(PROBLEM STATEMENT) Wherever the word "Newsletter" turns up in a line of the entries, copy that line.

[Opening INFORMATION GIVEN section]

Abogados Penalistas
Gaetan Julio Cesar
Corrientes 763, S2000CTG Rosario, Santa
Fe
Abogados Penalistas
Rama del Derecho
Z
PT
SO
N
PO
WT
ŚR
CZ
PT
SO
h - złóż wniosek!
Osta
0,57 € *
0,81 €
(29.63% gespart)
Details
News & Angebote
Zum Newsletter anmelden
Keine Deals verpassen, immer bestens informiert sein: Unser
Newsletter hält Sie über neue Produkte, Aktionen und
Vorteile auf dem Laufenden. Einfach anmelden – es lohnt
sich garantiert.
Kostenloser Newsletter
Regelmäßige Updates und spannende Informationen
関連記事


[Closing INFORMATION GIVEN section]
[Opening INFORMATION GIVEN section]

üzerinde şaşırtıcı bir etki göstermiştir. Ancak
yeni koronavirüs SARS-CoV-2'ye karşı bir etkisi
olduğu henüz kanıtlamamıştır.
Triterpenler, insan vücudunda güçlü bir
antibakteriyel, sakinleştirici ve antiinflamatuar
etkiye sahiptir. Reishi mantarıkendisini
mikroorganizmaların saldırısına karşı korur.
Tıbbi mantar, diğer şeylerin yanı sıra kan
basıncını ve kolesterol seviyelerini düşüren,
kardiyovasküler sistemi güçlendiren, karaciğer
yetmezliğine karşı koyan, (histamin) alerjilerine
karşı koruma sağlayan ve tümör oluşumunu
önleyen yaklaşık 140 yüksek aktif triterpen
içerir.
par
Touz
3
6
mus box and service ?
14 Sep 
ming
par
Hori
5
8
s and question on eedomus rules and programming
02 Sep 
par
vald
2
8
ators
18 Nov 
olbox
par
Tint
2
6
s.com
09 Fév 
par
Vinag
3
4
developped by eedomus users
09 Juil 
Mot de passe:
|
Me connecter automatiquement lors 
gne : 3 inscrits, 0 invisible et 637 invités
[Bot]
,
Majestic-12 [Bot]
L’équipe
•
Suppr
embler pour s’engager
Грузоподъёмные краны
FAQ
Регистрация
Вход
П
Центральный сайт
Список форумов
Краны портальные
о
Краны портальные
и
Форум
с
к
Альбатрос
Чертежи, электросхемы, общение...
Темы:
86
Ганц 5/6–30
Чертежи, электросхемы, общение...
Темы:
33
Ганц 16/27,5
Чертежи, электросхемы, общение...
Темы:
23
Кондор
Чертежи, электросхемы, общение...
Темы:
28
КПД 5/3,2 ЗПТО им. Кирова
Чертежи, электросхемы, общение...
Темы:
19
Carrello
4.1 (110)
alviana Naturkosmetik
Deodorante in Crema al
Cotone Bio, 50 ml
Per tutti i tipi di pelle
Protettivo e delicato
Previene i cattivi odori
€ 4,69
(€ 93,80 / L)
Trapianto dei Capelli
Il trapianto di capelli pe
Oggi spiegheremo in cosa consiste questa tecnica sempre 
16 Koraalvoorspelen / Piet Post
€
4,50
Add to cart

[Closing INFORMATION GIVEN section]

(RESPONSE BOX)
Zum Newsletter anmelden
Newsletter hält Sie über neue Produkte, Aktionen und
Kostenloser Newsletter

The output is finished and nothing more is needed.